Saturday, August 20, 2016

Financial Markets and Deep Learning Methods

Financial markets modeling is quite imprecise, non-scientific discipline, resembling alchemy and other futile human endeavors. We know by now that it is next to impossible to fully model and completely predict how markets will behave. There are many factors  affecting security prices and financial markets in general, with human reaction being the biggest unknown and one that is impossible to model and thus predict.
What we can strive to do is perhaps to model smaller, relatively limited domains - an approach that is  not completely dissimilar to the difference between classic and quantum physics domains, for example.
Supervised learning gives us predictable powers, but is limited because we rely on history to predict the future. That all but invalidates it for this purpose as financial markets history ( and future ) rhymes, but doesn't repeat.
Unsupervised learning, on the other hand, does not have training set ( history ) problem, but provides limited set of options regarding what we can actually do with it. Aside from running clustering algorithms ( k-means etc. ) to find out groupings in data, there isn't much in proactive department that can be done with it.
Combination of supervised and unsupervised (semisupervised )methods is one approach that could potentially be successful ( ensemble learning i.e. combining multiple models into one ). There are dozens of algorithms already implemented in many frameworks and languages that can be combined to form a useful model.
We could for example run unsupervised deep learning algorithm on massive volumes of raw data to automatically discover areas of interest (clusters of data), then perform further analysis via targeted supervised learning methods to find out how data is correlated. This approach would give us tactical advantage i.e. useful actionable information.
The whole process can be automated  and performed on massive volumes of data ( sample = ALL ) quite inexpensively.  The latest wave of technology makes it possible to store and process EVERYTHING - all indexes, stock prices, derivatives, currencies, commodity prices - as much data as we can get or  buy - and store it cheaply on Hadoop cluster, preprocess using Spark framework, then model with TensorFlow or Spark MLlib. It can all be done in the cloud, and it is all open source software.
Amazon AWS even offers GPU instances to boost processing power ( Google Cloud doesn't offer GPUs yet ).
TensorFlow can take advantage of distributed GPUs, or any combination of CPU/GPUs.
Final result is an automated system that will react and recommend ( and possibly automaticaly act )  on new insights.

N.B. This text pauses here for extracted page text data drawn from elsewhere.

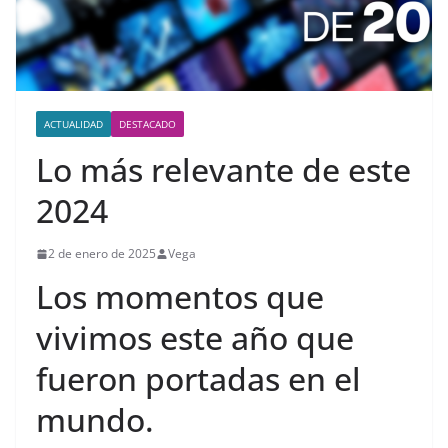
ACTUALIDAD
DESTACADO
Lo más relevante de este
2024
2 de enero de 2025
Vega
Los momentos que
vivimos este año que
fueron portadas en el
mundo.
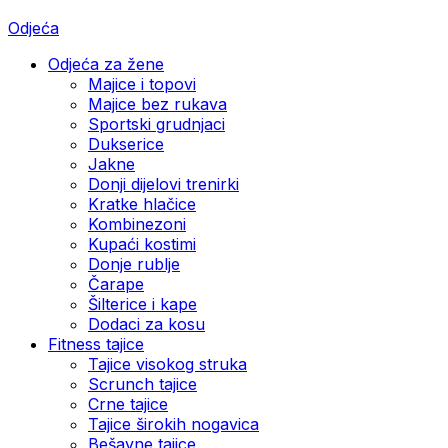
Odjeća
Odjeća za žene
Majice i topovi
Majice bez rukava
Sportski grudnjaci
Dukserice
Jakne
Donji dijelovi trenirki
Kratke hlačice
Kombinezoni
Kupaći kostimi
Donje rublje
Čarape
Šilterice i kape
Dodaci za kosu
Fitness tajice
Tajice visokog struka
Scrunch tajice
Crne tajice
Tajice širokih nogavica
Bešavne tajice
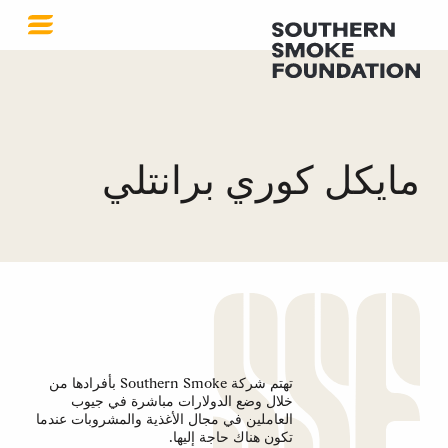
مايكل كوري برانتلي
تهتم شركة Southern Smoke بأفرادها من
خلال وضع الدولارات مباشرة في جيوب
العاملين في مجال الأغذية والمشروبات عندما
تكون هناك حاجة إليها.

We are aware that HFT and systematic trading do something similar already, but our point of interest is not short term arbitrage ( which seems to be running out of steam anyway ) - it is to exploit deeper, longer lasting knowledge about market direction.  This is not rule based, hardcoded system that acts on predefined insights. It is a live system that automatically learns, gains insights and changes behavior. We could think of it as an attempt to create AlphaGo or DeepBlue for financial markets.
Renaissance Technologies, Two  Sigma and other hedge fund high fliers probably already utilize or are building similar systems.  What is new is commoditization of such approach - suddenly almost everybody can do it. Open source nature of the latest advances in AI, Deep Learning and advances in affordability and power of parallel processing level out playing field, thus nullifying decades of incumbent advantage. The race is on to transplant the latest relevant Deep Learning advances from Silicon Valley to active segments of financial industry. This could further stir already shaken hedge fund industry.